Some limitations of this study require consideration. First, the BI-RADS 4th Edition was standard according to the time period during the main part of the MBTST; the impact of the BI-RADS 5th Edition on the results would have been interesting to analyze. This was, however, out of scope for this study. Second, two previous studies investigating BI-RADS agreement had several radiologists reading the images in the density analyses, which, of course, would have been preferable (11 [
11] and 21 radiologists [
12]). However, five radiologists is still a realistic number of readers in a single-centre study. Third, breast tumours are known to possibly affect the surrounding breast tissue and, thereby, perhaps also the mammographic density and we, therefore, excluded examinations from women with breast cancer. Finally, consistently registered information on previous breast surgery, use of hormone replacement therapy, or reproductive information was not available, all of which are factors known to possibly affect the mammographic density. However, we do not believe this affected our results because the aforementioned factors are not expected to affect the modes of assessment differently.
The population in this study was a screening population representative of the female population in the screening ages 40–74 years in the city of Malmö, Sweden [
27]. Furthermore, the BI-RADS scores were prospectively performed by several radiologists, representing the common mass screening setting. The interobserver variability was low, reflecting a solid evaluation of qualitatively estimated mammographic density.

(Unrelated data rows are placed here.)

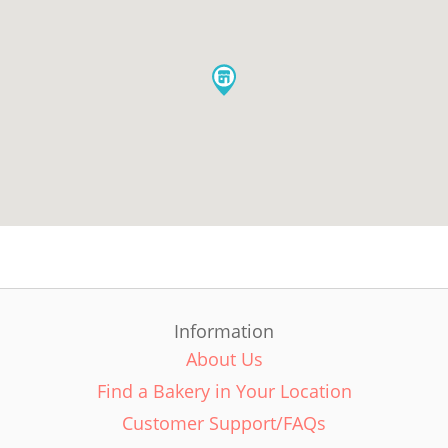
Information
About Us
Find a Bakery in Your Location
Customer Support/FAQs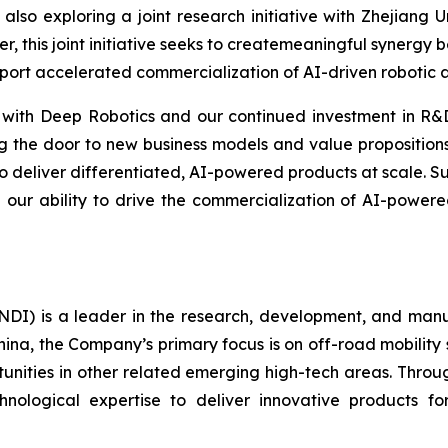
also exploring a joint research initiative with Zhejiang 
er, this joint initiative seeks to createmeaningful synergy
pport accelerated commercialization of AI-driven robotic a
 with Deep Robotics and our continued investment in R&D
g the door to new business models and value propositions
 to deliver differentiated, AI-powered products at scale.
 our ability to drive the commercialization of AI-powere
I) is a leader in the research, development, and manufa
hina, the Company’s primary focus is on off-road mobility s
unities in other related emerging high-tech areas. Throug
echnological expertise to deliver innovative products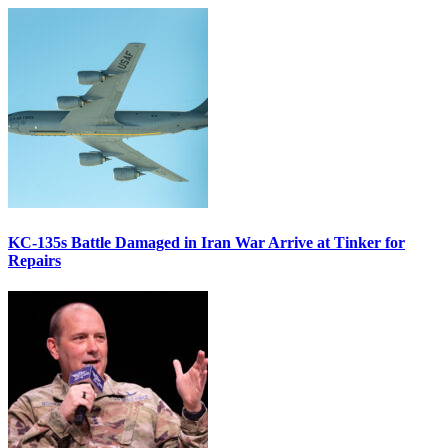
KC-135s Battle Damaged in Iran War Arrive at Tinker for
Repairs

Altogether, this study may well represent everyday screening practice.
In conclusion, there was moderate agreement between Volpara and BI-RADS scores from European radiologists, indicating that radiologists evaluate mammographic density differently than automated software. However, the automated method may still be a robust and valuable tool. In addition to this, the differences in interpretation between radiologists and software will require further investigation. Future studies evaluating fully automated density assessments on different populations are warranted in order to ensure accurate reflection of mammographic density, with an additional focus on breast cancer risk and screening outcomes.
Acknowledgements
Ralph Highnam at Volpara is acknowledged for providing access to the Volpara software. The radiologists participating in the BI-RADS scores: Ingvar Andersson, Annicka Lindahl, Marianne Löfgren, Cecilia Wattsgård and Barbara Ziemiecka, and the nurses responsible for performing the screening examinations: Ulrica Pettersson and Maria Seserin.
The scientific guarantor of this publication is Pontus Timberg, PhD. The authors of this manuscript declare relationships with the following companies: The sponsors (Volpara) of the study had no role in the design and performance of the study, data analysis, or data interpretation. Siemens AG (Erlangen, Germany) sponsored the study by providing the mammography equipment. KL, SZ, and PT have received speakers’ fees and travel grants from Siemens. This work has received funding from government funding for clinical research within the National Health Services, Research Foundation, and The Swedish Cancer Society. One of the authors (AR) has significant statistical expertise. Institutional Review Board approval was obtained. Written informed consent was obtained from all subjects (patients) in this study. Some study subjects or cohorts have been previously reported in:
Lang et al.: “Performance of one-view breast tomosynthesis as a stand-alone breast cancer screening modality: results from the Malmo Breast Tomosynthesis Screening Trial, a population-based study”. European Radiology 2016, 26(1):184–190. Lang et al.: “False positives in breast cancer screening with one-view breast tomosynthesis: an analysis of findings leading to recall, work-up and biopsy rates in the Malmö Breast Tomosynthesis Screening Trial” (accepted in European Radiology 2015). Rosso et al.: “Factors affecting recall rate and false positive fraction in breast cancer screening with breast tomosynthesis - A statistical approach”. The Breast 2015, 24(5):680–686.
Methodology: prospective, diagnostic or prognostic study, performed at one institution.